Professor at Emergency Medicine, Dr LR Murmu stressed on the necessity on higher funding in the health sector and a strong political will to address issues like shortage of manpower and infrastructure.
“The solutions to check such cases of violence that have emerged from the current debates highlight the need for upgrading the health infrastructure and recruitment of more doctors to reduce the doctor-patient gap,” said Dr Murmu. He added that if higher funding is not allocated then there will a shortage of beds and overcrowding.
Murmu also said, “Resident doctors should make patients a part of their movement. The idea is simple — it is only when the doctors would feel safe and secure, that they would be able to provide better treatment.”
Stressing on the need for proper working conditions for resident doctors, Dr Vijay Gurjar, an assistant professor in the Department of Geriatric Medicine at AIIMS said, “They are the main working force of any hospital and have to bear all the burnt from the teachers as well as patients. We as faculty members have to take care of our residents as our kids.”

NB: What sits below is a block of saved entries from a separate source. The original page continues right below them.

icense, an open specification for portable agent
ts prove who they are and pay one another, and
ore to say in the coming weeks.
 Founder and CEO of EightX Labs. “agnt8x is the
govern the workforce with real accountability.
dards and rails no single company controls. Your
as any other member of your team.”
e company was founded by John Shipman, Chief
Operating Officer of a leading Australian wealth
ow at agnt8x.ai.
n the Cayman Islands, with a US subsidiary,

Talking about the need to have a better relationship with patients, Gurjar said, “We must ensure that they are getting enough time to relax and rejuvenate. Let’s pledge on this Doctors’ Day that we will not torture our juniors and will build a healthy relationship with them that in turn will help them develop a better relationship with patients as well.”
The doctors also sought strict implementation of central residency scheme in all hospitals, enactment of a Central protection law to make violence against doctors a non-bailable offence and establishment of a central medical tribunal to specially take up medical cases on priority.